Matrix Multiplication
Matrix multiplication is a fundamental operation in linear algebra. It allows us to combine two matrices to produce a new matrix. When multiplying a matrix \( A \) of size \( m \times n \) with a matrix \( B \) of size \( n \times m \), the resulting matrix \( AB \) will be \( m \times m \). The multiplication is performed by taking each column of matrix \( B \) and doing a dot product with the rows of matrix \( A \). The result is a series of computations that fill in the entries of the resulting matrix.
- Non-Commutative: Remember that, generally, \( AB eq BA \).
- Associative: Matrix multiplication is associative, which means \((AB)C = A(BC)\).
- Distributive: It is distributive over addition, so \( A(B+C) = AB + AC \).
Null Space
The null space of a matrix \( A \) is a set of vectors that, when multiplied by \( A \), result in the zero vector. It is sometimes called the kernel of \( A \). To find the null space, you solve the equation \( A \mathbf{x} = 0 \) for \( \mathbf{x} \).
- Properties: It is a linear subspace of the vector space defined by the columns of \( A \).
- Dimension: The dimension of the null space is called the nullity of \( A \).
Column Space
The column space of a matrix \( B \), denoted as \( \operatorname{col}(B) \), is the set of all possible linear combinations of its columns. This space represents all the possible outputs if you multiply \( B \) by compatible vectors.
- Subspace: The column space is a subspace of \( \mathbb{R}^m \) for matrix \( B \) which is from \( \mathbb{R}^{n \times m} \).
- Span: It is spanned by the columns of \( B \).
Linear Algebra Proofs
Linear algebra proofs are a logical sequence of deductions used to demonstrate the truth of a given statement. In the context of this exercise, we employ a typical proof type known as 'if and only if'. This involves proving two implications: the forward direction ("if") and the reverse direction ("only if").
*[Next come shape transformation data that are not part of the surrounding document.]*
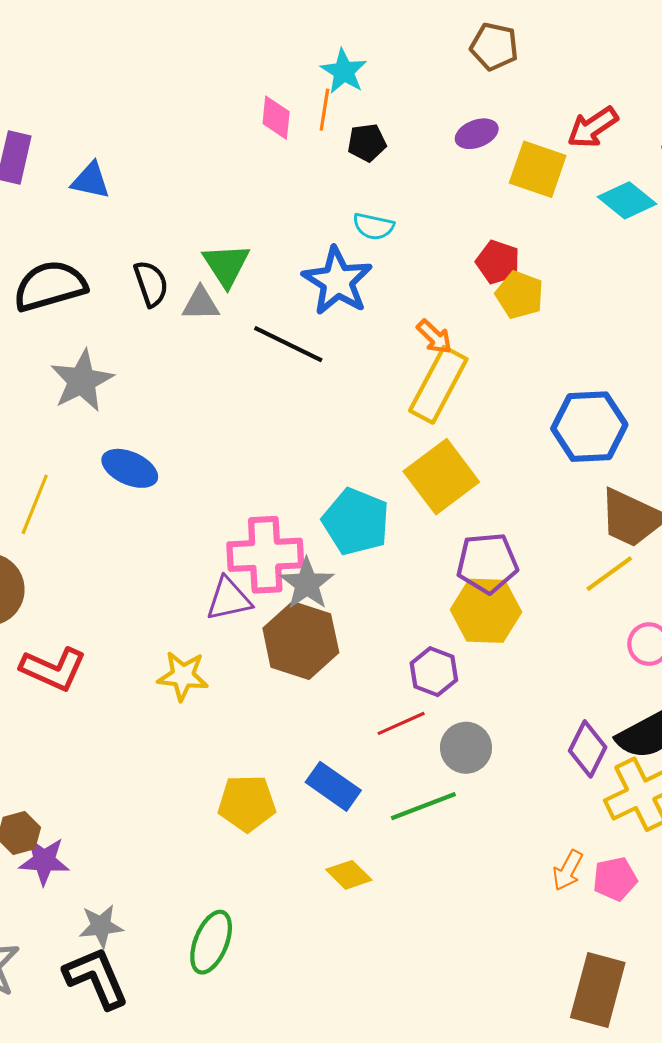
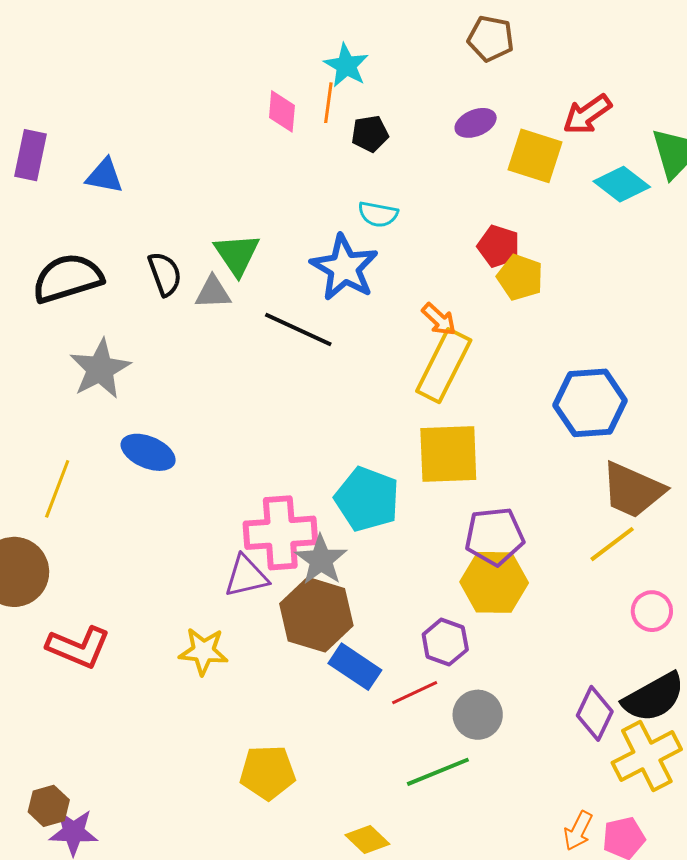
yellow square: (441, 477) -> (448, 454), turned 36
blue rectangle: (333, 786) -> (355, 667), moved

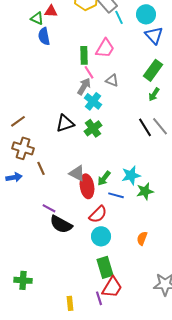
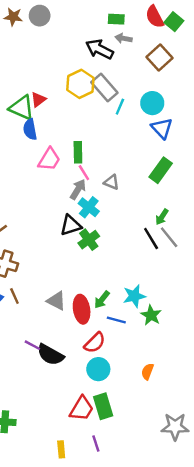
red triangle: (51, 11) -> (38, 99), turned -40
cyan line: (119, 17) -> (120, 107), turned 48
green triangle: (37, 18) -> (22, 108), size x1.6
pink trapezoid: (105, 48) -> (49, 159), moved
green arrow: (154, 94) -> (162, 217), moved
black triangle: (65, 123) -> (71, 225), moved
brown line: (41, 168) -> (14, 296), moved
gray triangle: (77, 173) -> (56, 301), moved
green star: (145, 191) -> (151, 315), turned -30
purple line: (49, 208) -> (32, 345), moved
red trapezoid: (112, 287) -> (82, 409), moved

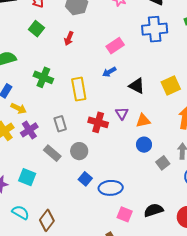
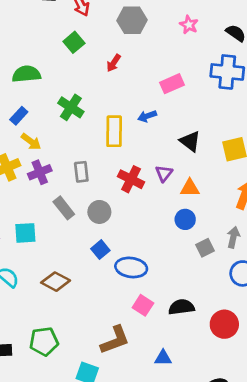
blue arrow: (109, 72) -> (147, 116), moved
cyan square: (27, 177) -> (25, 233), turned -36
brown diamond: (47, 220) -> (56, 282), moved, turned 70

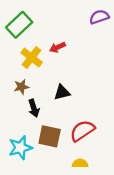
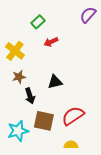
purple semicircle: (99, 17) -> (88, 15), turned -30
green rectangle: (19, 25) -> (38, 22), moved, size x0.6
yellow cross: (32, 57) -> (15, 51), moved

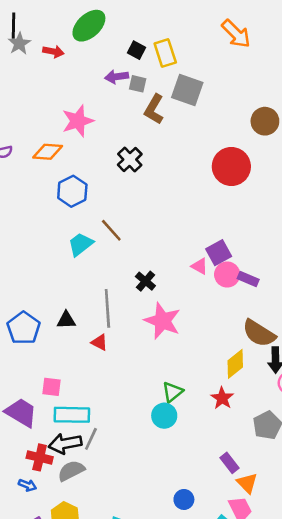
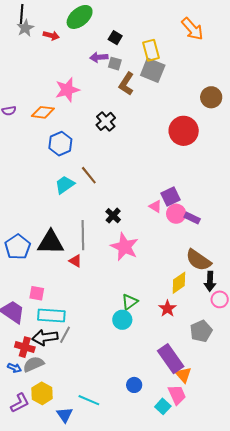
yellow rectangle: (165, 53) -> (151, 50), moved
black triangle: (66, 320) -> (51, 242), size x1.8
purple rectangle: (229, 463) -> (171, 359), size x1.8
gray semicircle: (71, 471) -> (34, 364), moved

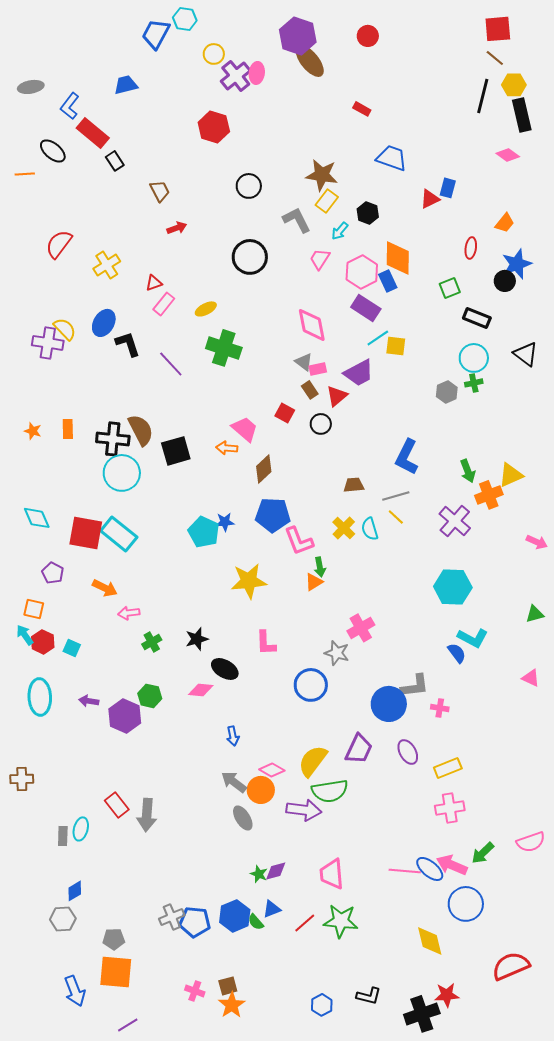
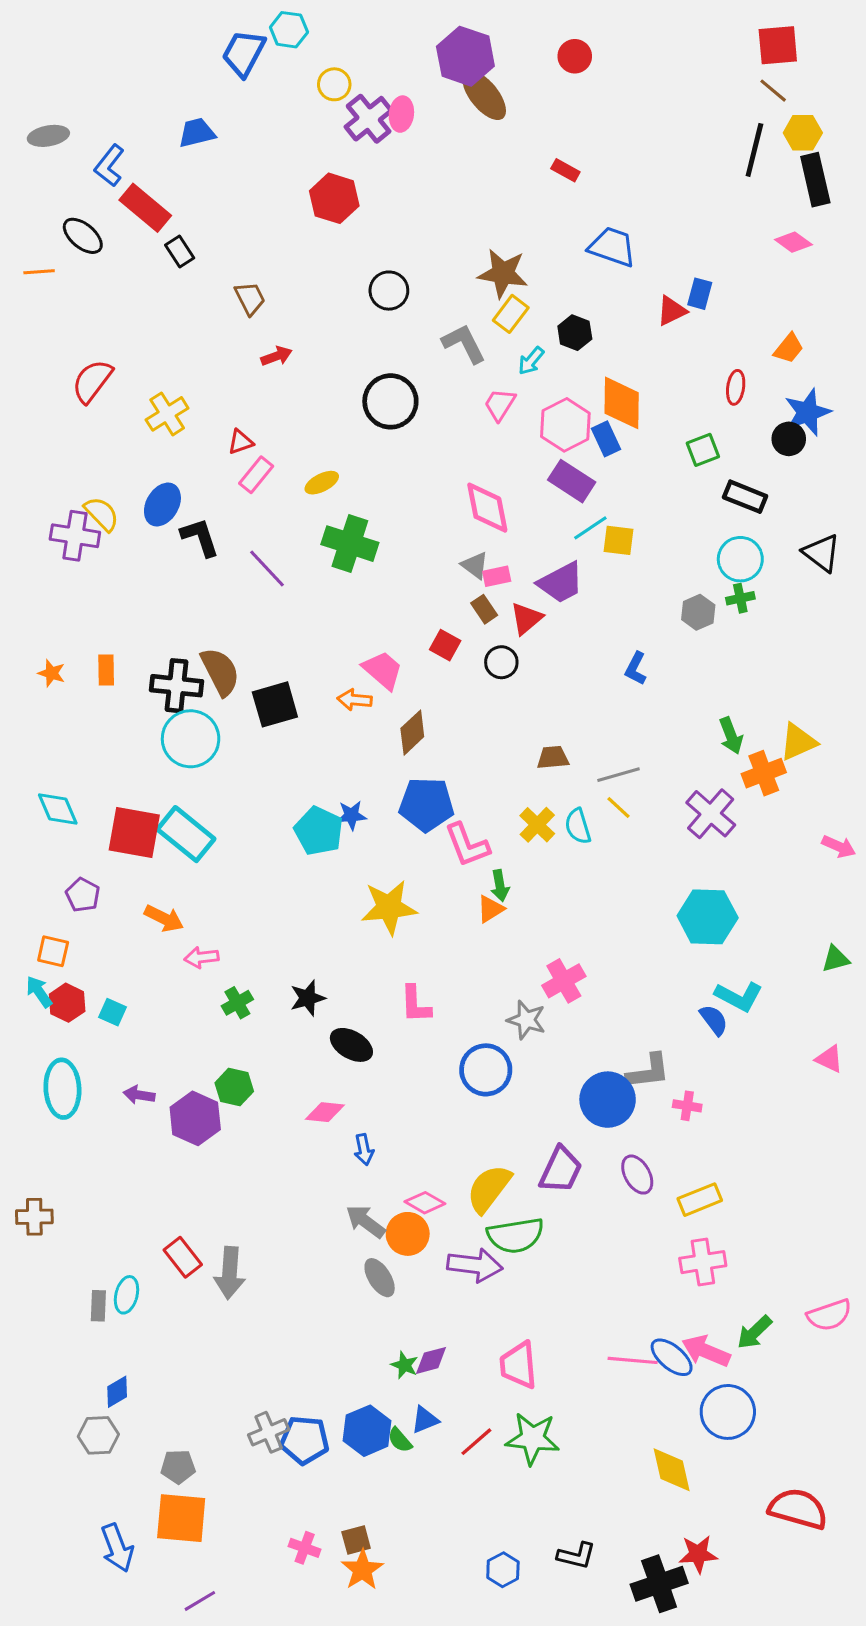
blue L-shape: (407, 457) -> (636, 668), moved, size x0.6
pink diamond: (201, 690) -> (325, 1112), moved
red semicircle: (511, 966) -> (798, 1509), turned 39

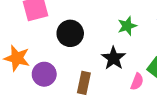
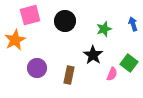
black circle: (70, 33) -> (65, 21), moved
orange star: (17, 58) -> (15, 40), moved, turned 30

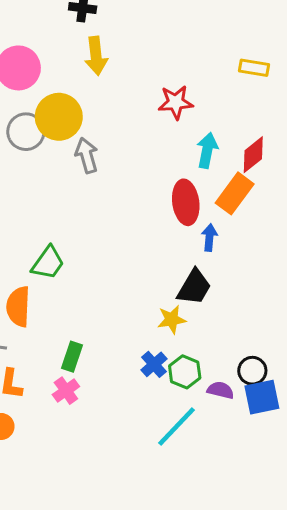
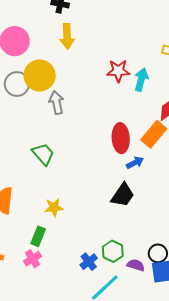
cyan arrow: (207, 150) -> (141, 80), moved
blue arrow: (209, 238) -> (135, 163), turned 54
green trapezoid: (48, 263) -> (43, 154), moved, turned -80
yellow star: (172, 320) -> (54, 207), moved
blue cross: (154, 364) -> (89, 262), moved

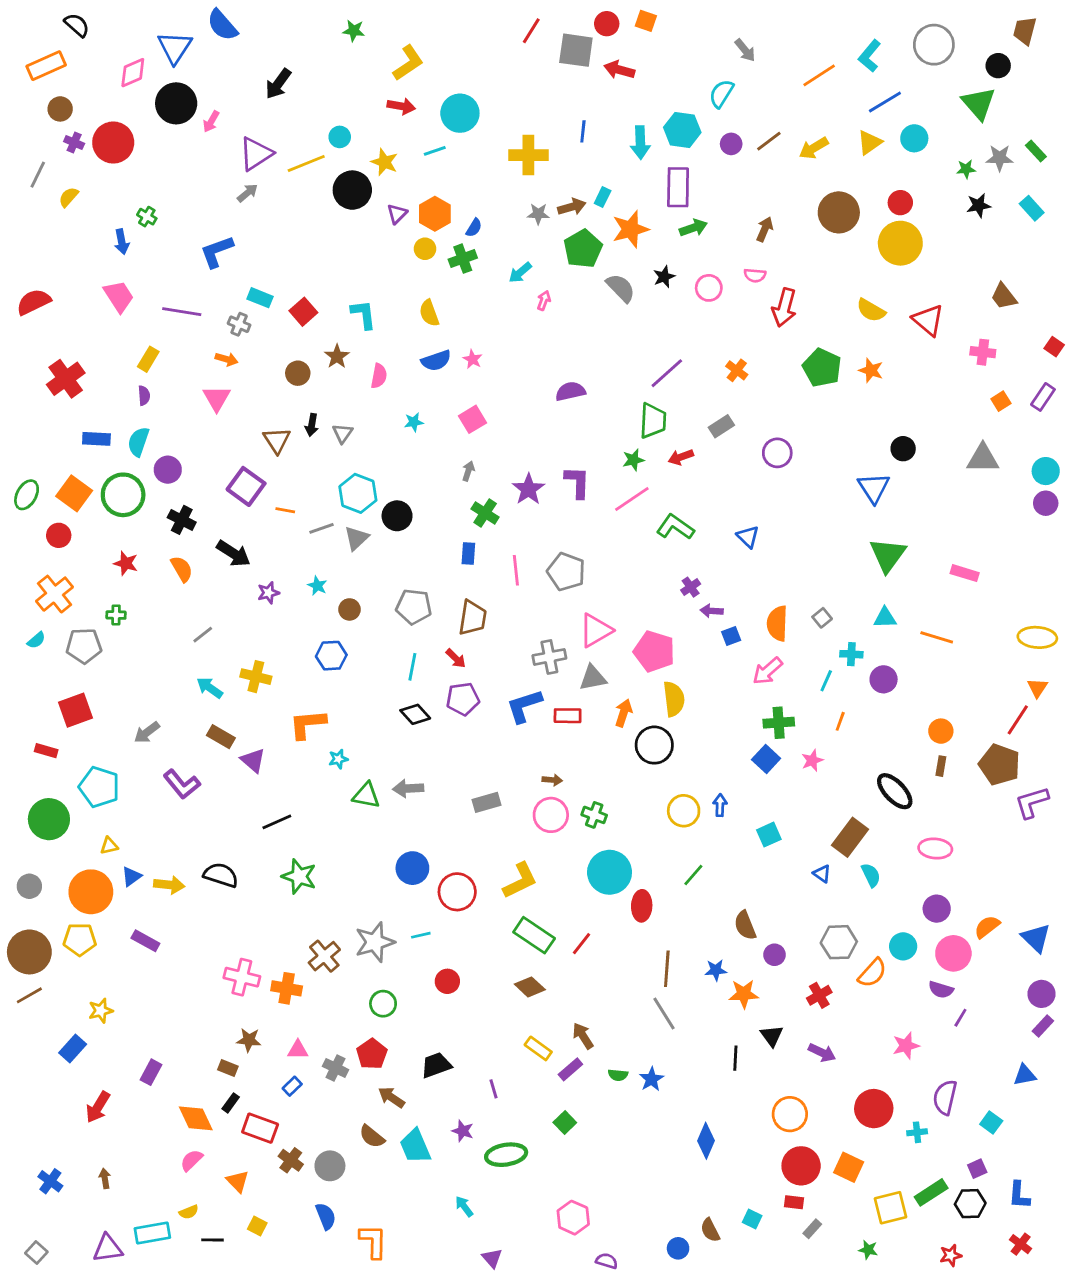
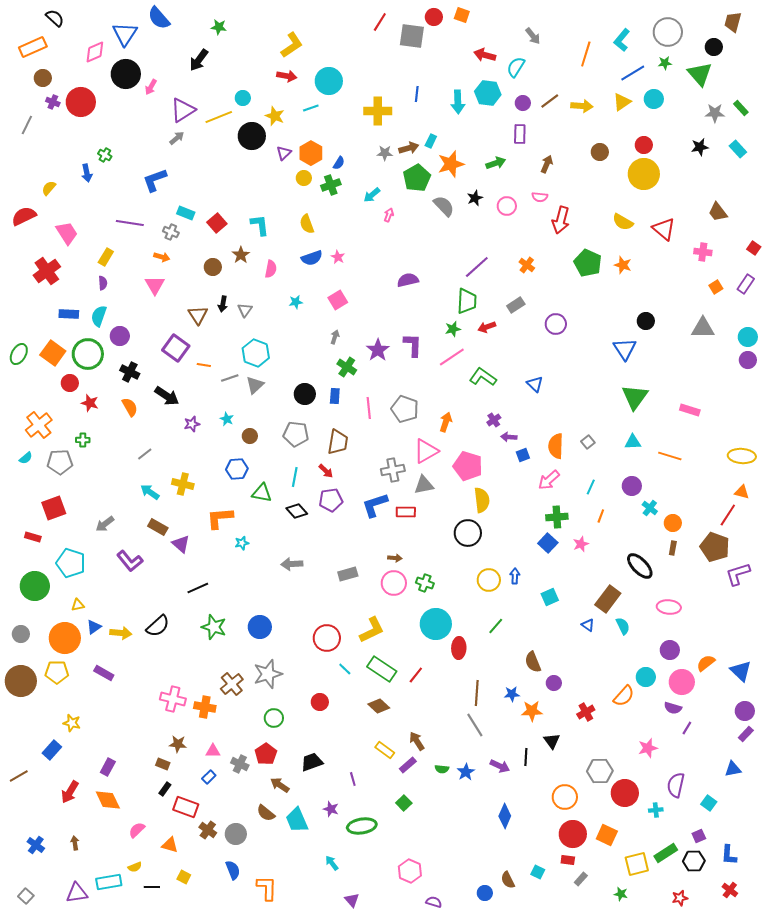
green star: (354, 31) -> (219, 27), moved
red arrow: (619, 70) -> (485, 55), moved
orange line: (819, 75) -> (586, 54), turned -40
yellow arrow: (814, 148) -> (582, 106), turned -145
green star: (966, 169) -> (665, 63), moved
purple rectangle: (678, 187) -> (520, 134), moved, size x0.7
yellow semicircle: (69, 197) -> (49, 188), moved
brown circle: (839, 212) -> (600, 152), size x0.6
pink trapezoid: (119, 296) -> (67, 233), moved
black circle: (397, 516) -> (305, 394), moved
red circle: (59, 535) -> (70, 383), moved
cyan cross: (851, 654) -> (650, 508), moved, turned 35
orange triangle: (1037, 688) -> (742, 492), turned -49
orange arrow: (624, 713) -> (446, 422), moved
green triangle: (366, 795) -> (262, 493), moved
blue circle: (412, 868) -> (260, 627), moved
black semicircle: (221, 875) -> (158, 626), turned 120
cyan line: (421, 935) -> (345, 669), moved, turned 56
gray hexagon: (839, 942) -> (600, 771), moved
brown line: (29, 995) -> (19, 776), moved
yellow star: (101, 1011) -> (72, 723), turned 30
purple arrow: (822, 1053) -> (500, 766), moved
orange diamond: (196, 1118) -> (108, 800), moved
orange triangle: (238, 1181) -> (170, 845), turned -30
- Forward Proof: We proved that if \( AB = 0 \), then \( \operatorname{col} B \subseteq \operatorname{null} A \). This involves showing that each column of \( B \) turns into zero vectors when multiplied by \( A \).
- Reverse Proof: Conversely, assuming \( \operatorname{col} B \subseteq \operatorname{null} A \), we show it leads to \( AB = 0 \). Both directions together confirm the equivalence.